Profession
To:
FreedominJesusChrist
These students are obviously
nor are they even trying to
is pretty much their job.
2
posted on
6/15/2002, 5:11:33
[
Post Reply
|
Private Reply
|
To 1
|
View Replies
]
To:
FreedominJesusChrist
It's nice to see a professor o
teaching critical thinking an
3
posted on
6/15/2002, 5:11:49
************
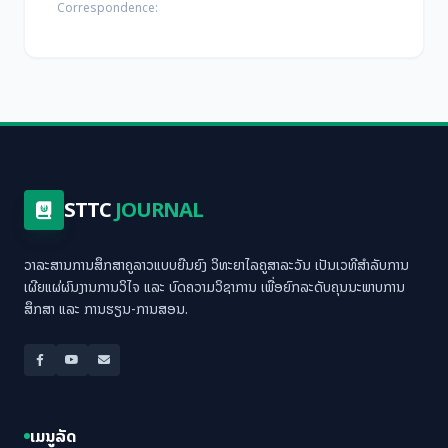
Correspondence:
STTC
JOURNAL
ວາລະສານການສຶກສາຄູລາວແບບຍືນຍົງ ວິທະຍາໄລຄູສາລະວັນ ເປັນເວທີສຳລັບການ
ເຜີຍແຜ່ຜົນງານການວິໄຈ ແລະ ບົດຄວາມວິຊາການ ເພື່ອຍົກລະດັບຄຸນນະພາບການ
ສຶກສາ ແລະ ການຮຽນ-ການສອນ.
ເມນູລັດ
************
Please copy, exactly and with nothing else, the lines above beginning at the line that has "nor are they even trying to" and ending with the line that has "6/15/2002, 5:11:49".

▸ **Answer**
nor are they even trying to
is pretty much their job.
2
posted on
6/15/2002, 5:11:33
[
Post Reply
|
Private Reply
|
To 1
|
View Replies
]
To:
FreedominJesusChrist
It's nice to see a professor o
teaching critical thinking an
3
posted on
6/15/2002, 5:11:49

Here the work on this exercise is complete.